Himself?
He stripped off his shirt, slid into bed beside her. His body curved to hers like a reflex, one hand resting lightly on the swell of her hip, his face in her hair.
The second his skin met hers, she shifted. Her body melted into him like she’d been waiting for it. No hesitation. No question.
Jesse lay there for a long time, listening to the rise and fall of her breath, trying to sync his own with it.
But sleep didn’t come.
The ceiling blurred above him. His thoughts wouldn’t quiet. And when she rolled over and stole all the damn blankets—twisting herself into some chaos of limbs and cotton—he couldn’t even muster a smirk.
He was too far gone.
The nightmare hit fast.
One second he was staring at the shadows dancing across the ceiling, and the next—he was back in Banda.
The burning.
The blood.
The kid. Small hands clutching that soaked stuffed animal. Eyes wide. Blank. Empty.
His eyes.
The jungle disappeared and became a living room. His mother screaming. His father’s voice like a blade. A belt in one hand, Jesse’s shirt in the other.

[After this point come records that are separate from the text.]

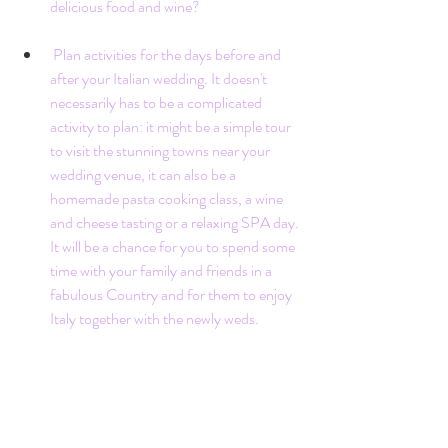
delicious food and wine?
 Plan activities for the days before and 
after your Italian wedding. It doesn't 
necessarily has to be a complicated 
activity to plan: it might be a simple tour 
to visit the stunning towns near your 
wedding venue, it can also be a 
homemade pasta cooking class, a wine 
and cheese tasting or a relaxing SPA day. 
It will be a chance for you to spend some 
time with your family and friends in a 
fabulous Country and for them to enjoy 
Italy together with the newly weds. 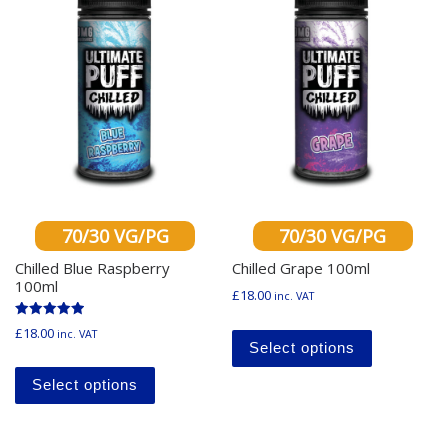
70/30 VG/PG
70/30 VG/PG
Chilled Blue Raspberry
Chilled Grape 100ml
100ml
£
18.00
inc. VAT
This produ
Rated
£
18.00
inc. VAT
5.00
Select options
out of 5
This product has multiple variants. The o
Select options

He heard the crack before he felt it. Then tasted blood.
And then the boy was back. Standing in the wreckage, silent and still.
Alone.
Jesse shot up in bed, gasping. His lungs scraped against the inside of his chest. 2:15 a.m.
The room was dark. The air too still. Hayley lay beside him, peaceful. Untouched.
She hadn’t heard.
But his body didn’t know that. His body still thought he was under fire. Still thought it was him or the dirt.

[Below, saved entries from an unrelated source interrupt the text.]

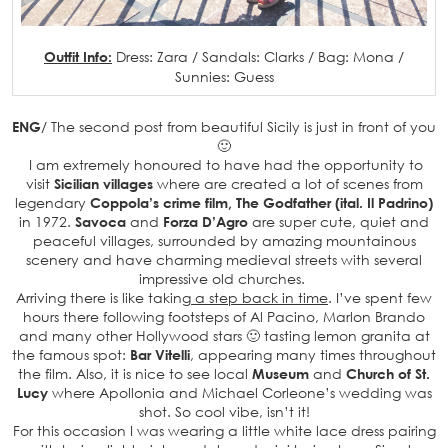
Outfit Info:
Dress: Zara / Sandals: Clarks / Bag: Mona /
Sunnies: Guess
ENG
/ The second post from beautiful Sicily is just in front of you
🙂
I am extremely honoured to have had the opportunity to
visit
Sicilian villages
where are created a lot of scenes from
legendary
Coppola’s crime film, The Godfather (ital. Il Padrino)
in 1972.
Savoca
and
Forza D’Agro
are super cute, quiet and
peaceful villages, surrounded by amazing mountainous
scenery and have charming medieval streets with several
impressive old churches.
Arriving there is like taking
a step back in time
. I’ve spent few
hours there following footsteps of Al Pacino, Marlon Brando
and many other Hollywood stars 🙂 tasting lemon granita at
the famous spot:
Bar Vitelli
, appearing many times throughout
the film. Also, it is nice to see local
Museum
and
Church of St.
Lucy
where Apollonia and Michael Corleone’s wedding was
shot. So cool vibe, isn’t it!
For this occasion I was wearing a little white lace dress pairing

He sat there for a long moment, hands braced on his knees, drenched in sweat, heart trying to punch through his ribs.
And then—
It hit.
That hunger.
The kind of pull that started low in the gut, ugly and familiar. That need. That quiet voice whispering just a little bit would help. Just a drink. Just a line. Just something to take the edge off. Something to shut down the noise.
It was always louder after nightmares.
Always crueler when things were good.
Because good meant he had something to lose.
And Hayley? She didn’t know half of it. Not really. Not the pills. Not the needles. Not the one-night blackout fucks that never scratched the itch.